I recently met a great guy online. We have incredible chemistry, and we’re on the same wavelength about so many things. We’ve only been on a few dates, and he wants to spend New Year’s Eve with me. I’m not sure if that’s such a good idea. It feels like it’s too soon.
While I really like him, New Year’s seems ominous, a big night to spend with a serious boyfriend. Since we’re obviously not serious at this point (even though we like each other a lot), is this too soon? Should I go out with him, or make plans with my girlfriends for the big ball drop?
Congratulations on meeting a guy you like who likes you, too. Many women over 50 give up on online dating because they don’t have success. So, it’s commendable that you kept on dating until you met someone with whom you have a strong connection. And he likes you enough to want to spend New Year’s eve with you. Yay!
While meeting a good guy is definitely worth celebrating, I truly commend you for your ability to balance your heart with your head. Even though you’re excited about dating this new guy, your instinct is to slow it down. I couldn’t agree with you more. I believe that “slow and steady” is usually the wisest way to build a budding relationship.
Of course there are exceptions to the “slow and steady” rule. You probably know at least one couple that started with a bang and continued to grow in intensity. I subscribe to dating “principles” more than hard and fast rules. There is no “one size fits all” in dating. And one of my general dating principles is to beware of instant chemistry. It’s easy to follow your heart and libido and jump into an instant relationship when there’s strong chemistry and attraction.

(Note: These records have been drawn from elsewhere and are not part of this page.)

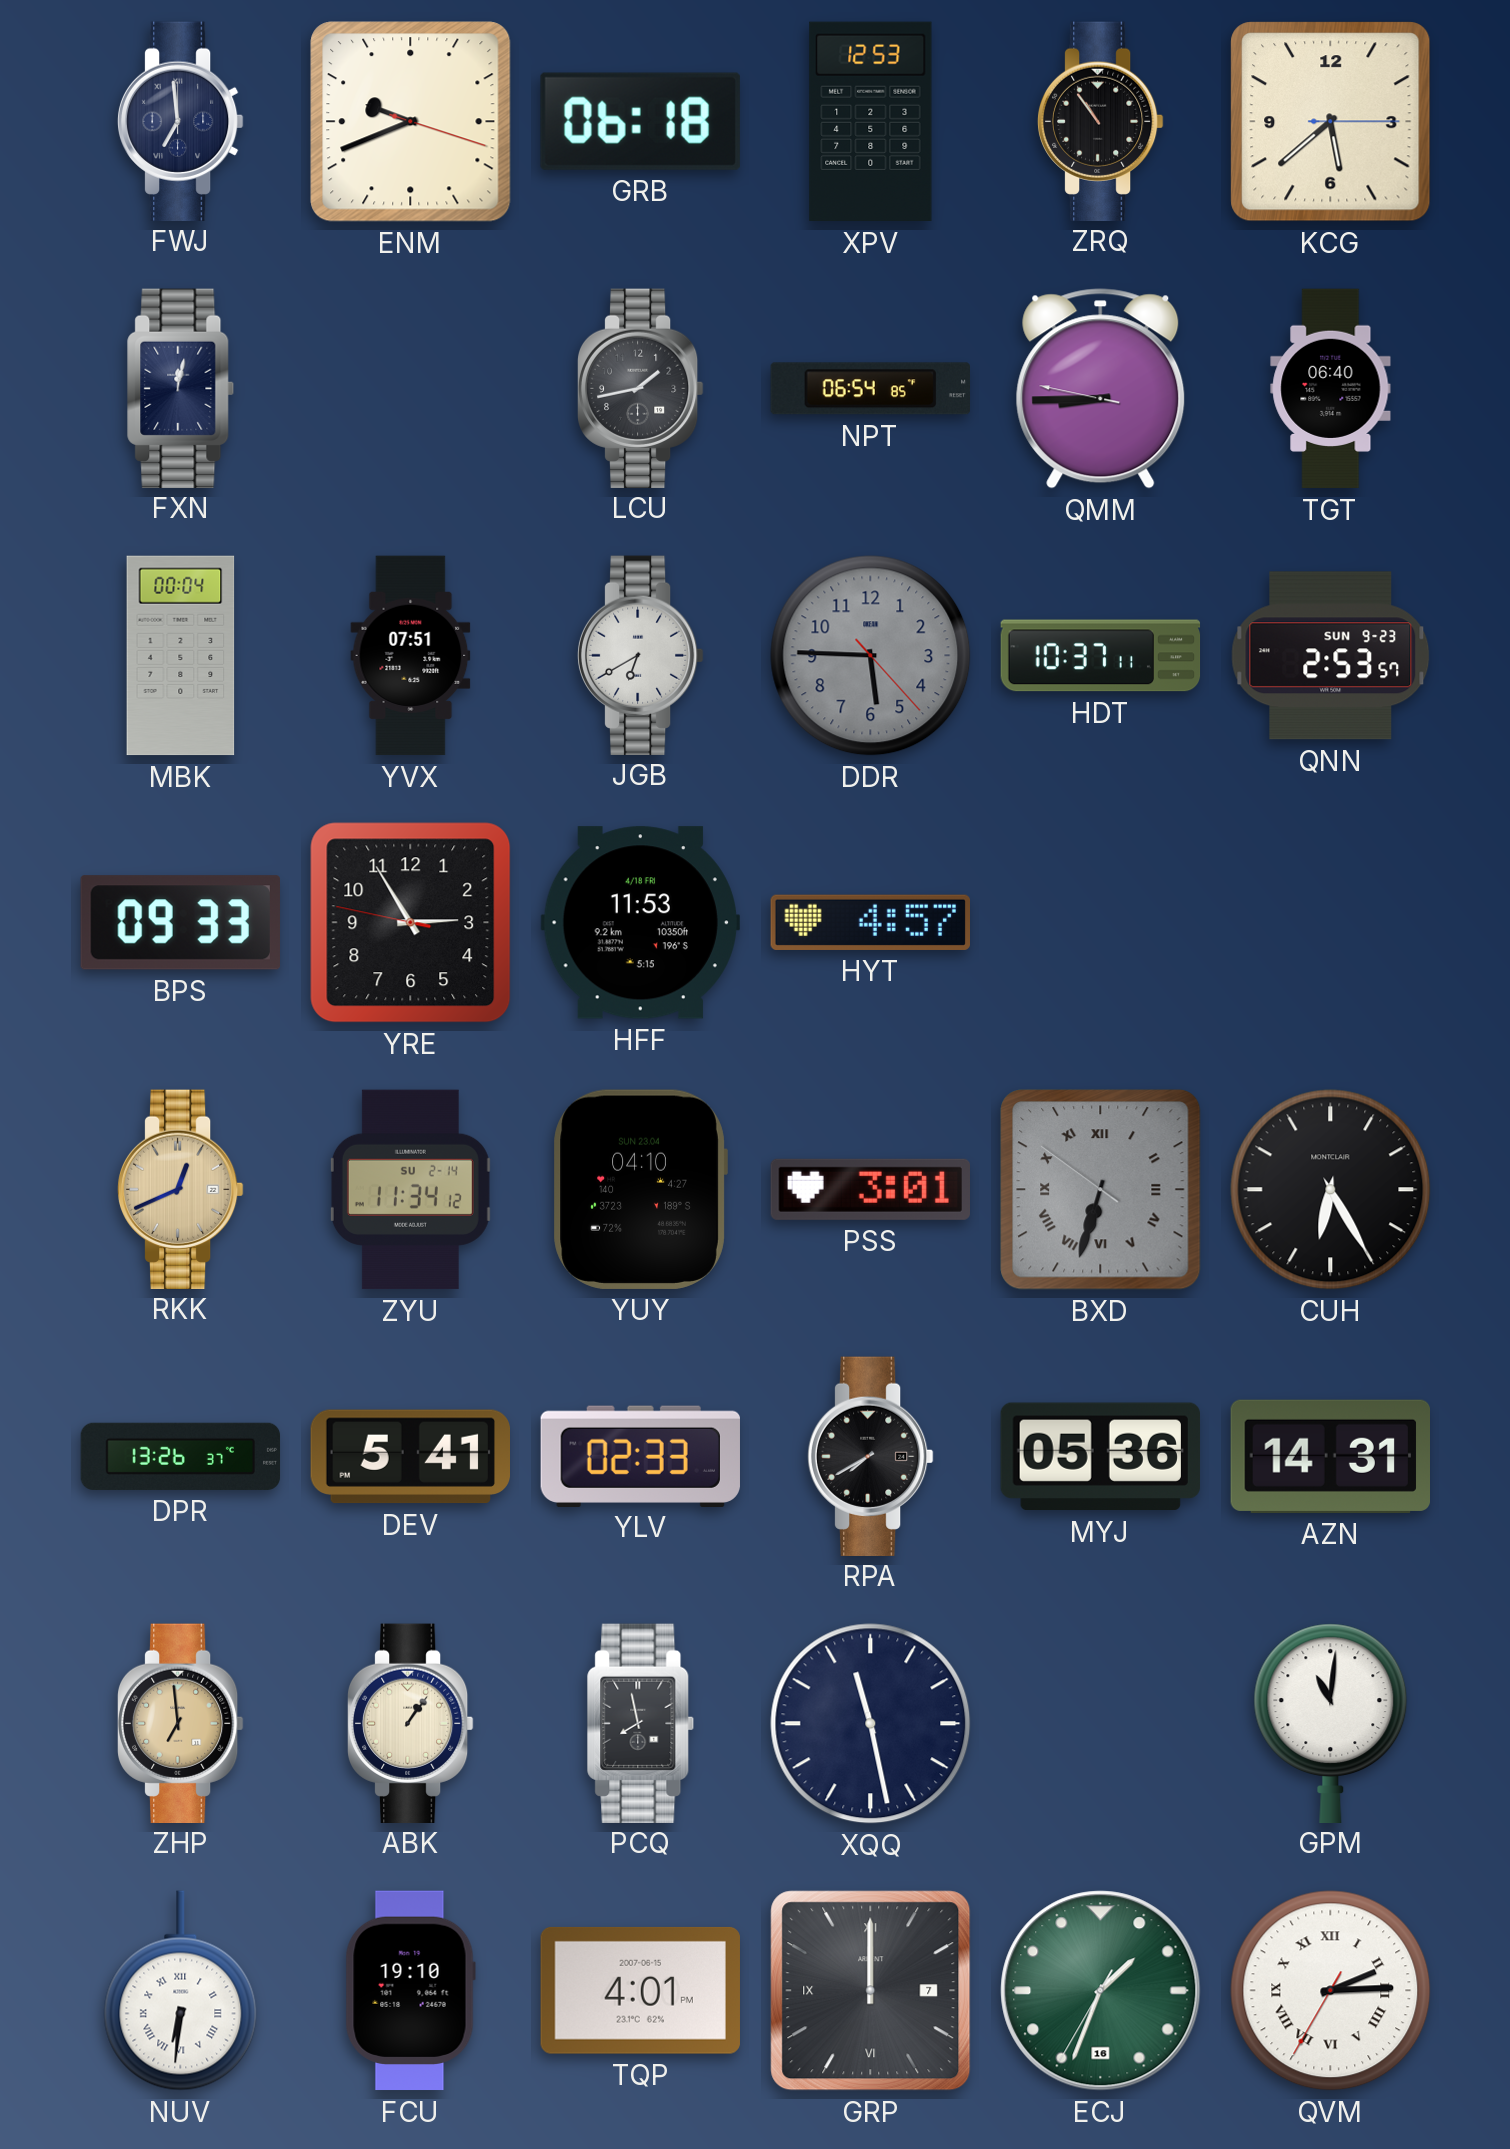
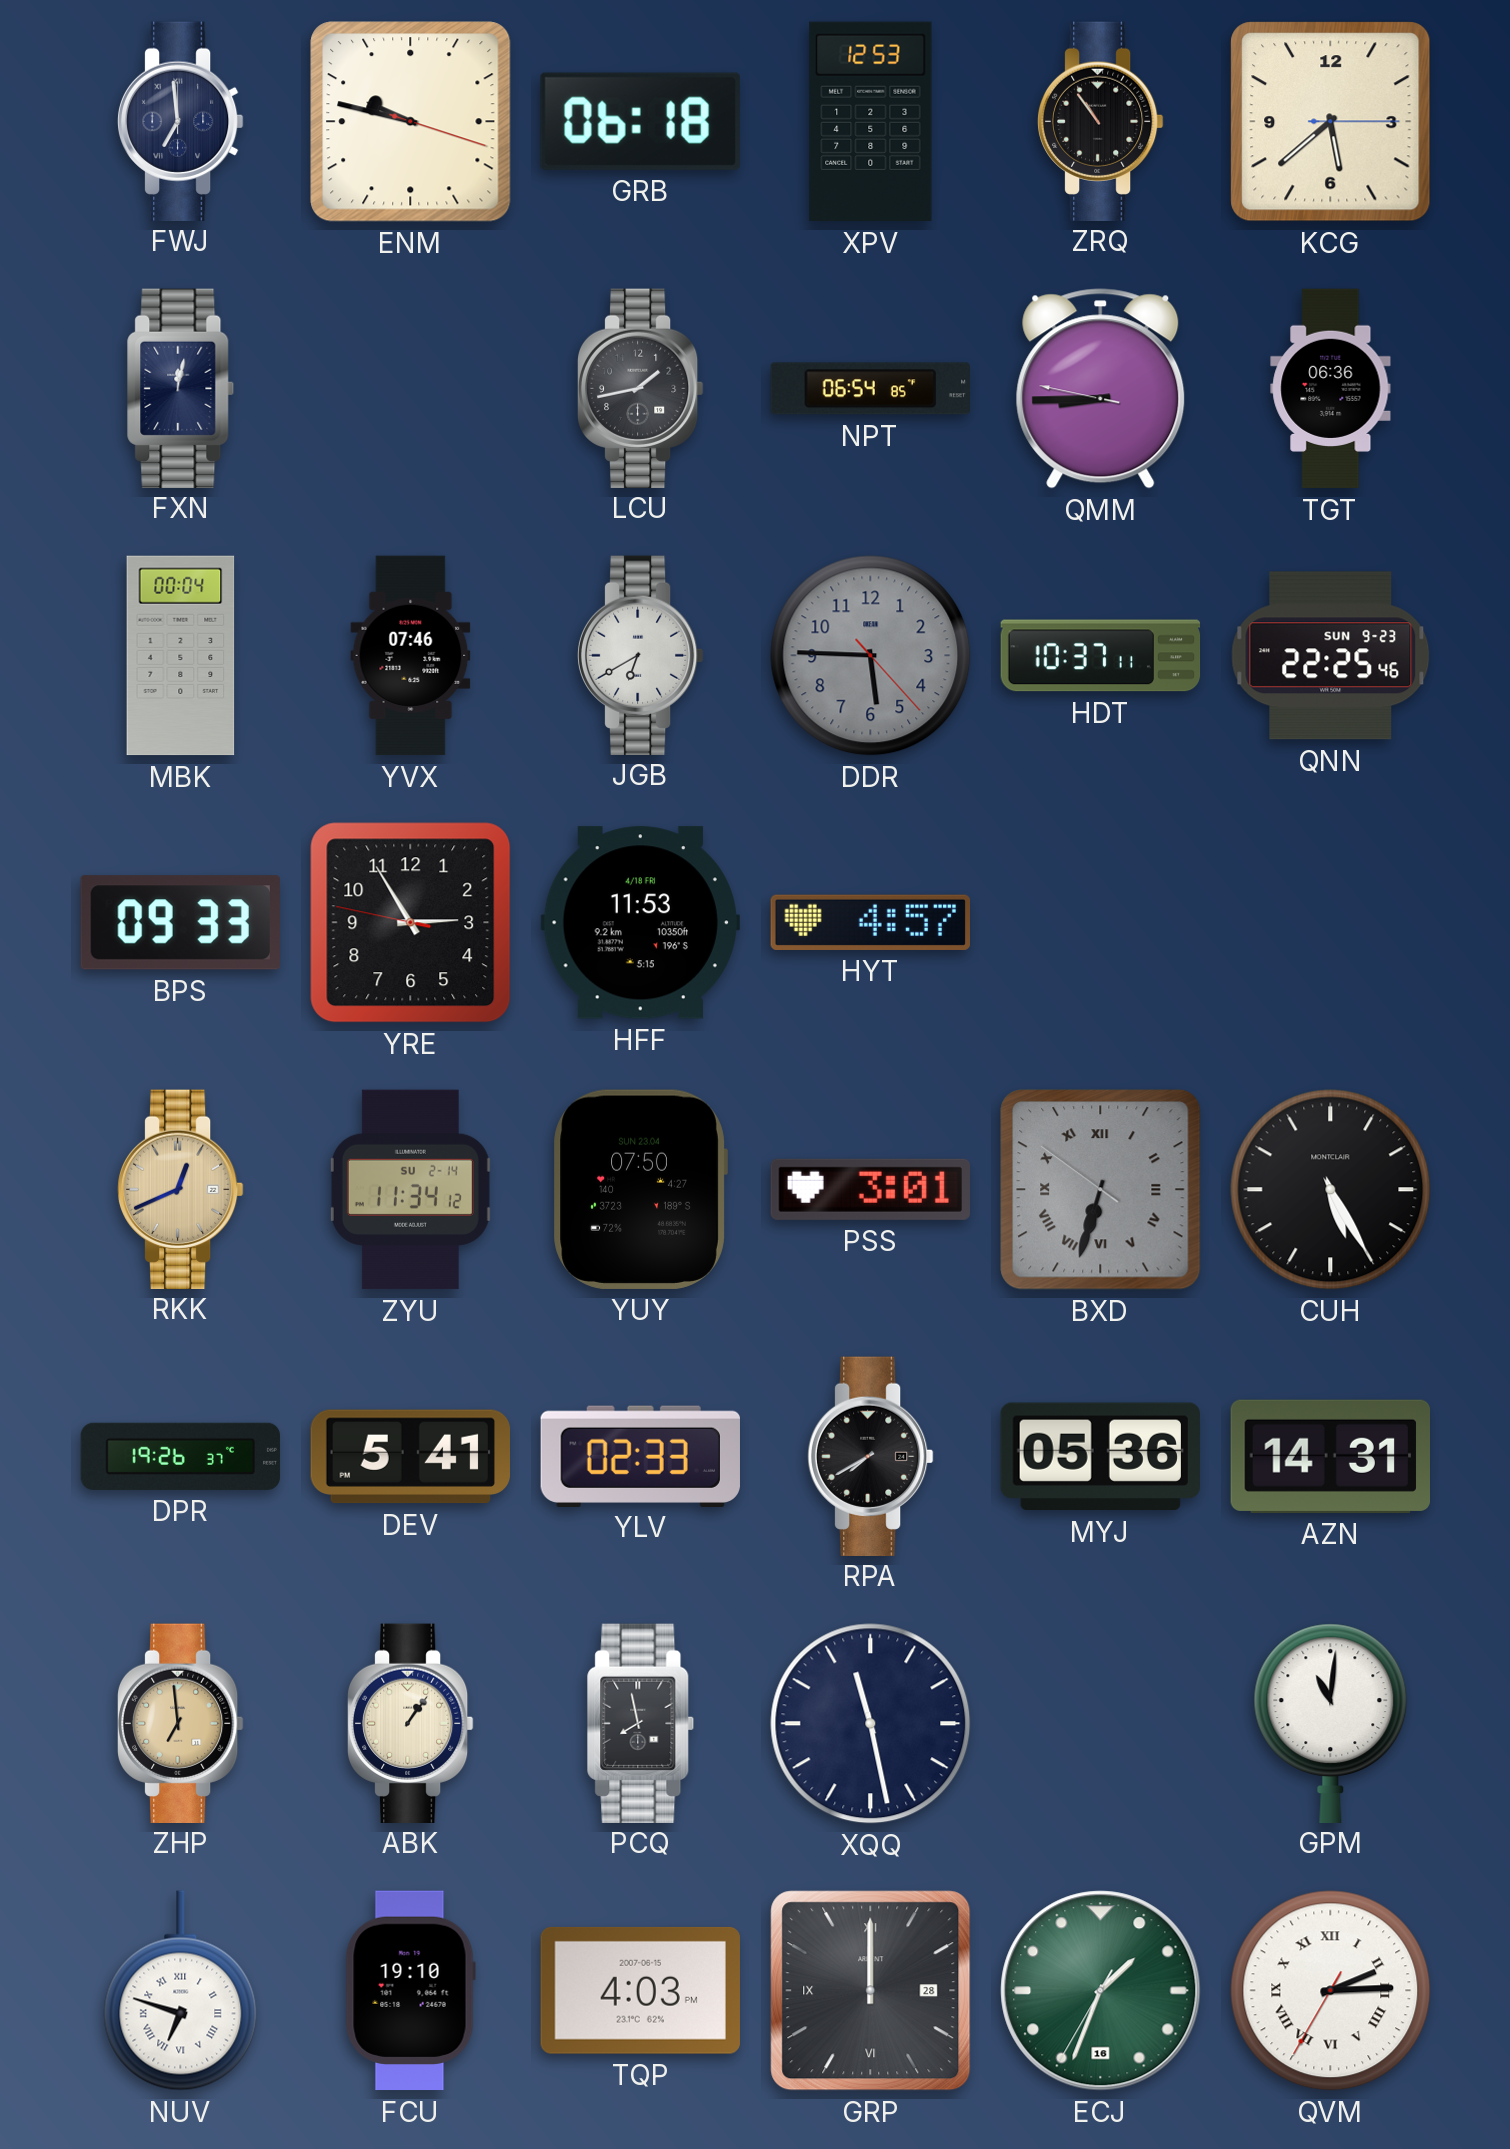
ENM: 9:41 -> 9:47
TGT: 06:40 -> 06:36
YVX: 07:51 -> 07:46
QNN: 2:53 -> 22:25
YUY: 04:10 -> 07:50
CUH: 6:25 -> 5:25
DPR: 13:26 -> 19:26
NUV: 6:31 -> 6:48
TQP: 4:01 -> 4:03
GRP date: 7 -> 28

When you’ve been in the “dating desert” for a long time and you finally meet a guy with whom you feel a strong connection – a spring of delicious cold water – you want to drink and drink and drink. But you can overdo it and get a little sick from too much too soon.
The danger of instant attraction
If you’ve ever experienced instant attraction, you’ve also probably experienced a big letdown and heartbreak. A good way to think of a new relationship is that it’s for discovering, not deciding. In the discovery phase of a relationship, you get to learn more about each other, not decide in a few dates whether he’s the “one”. Take your time and drink slowly from his delicious cup of sweet nectar. (Okay, I’m done with the desert/water metaphors!)
Jeannie, I agree with you. It’s not a good idea to spend New Year’s together this year. It’s premature. New Year’s celebrations are usually for couples who are dating seriously, not a couple who just met, no matter how great you think the potential is.
Go out and enjoy New Year’s with your family or some good friends – or stay home and go to bed early if you like. If you’re still together with Mr. Fabulous Potential next year at this time, you’ll have no question about who will be by your side to help you ring in 2016.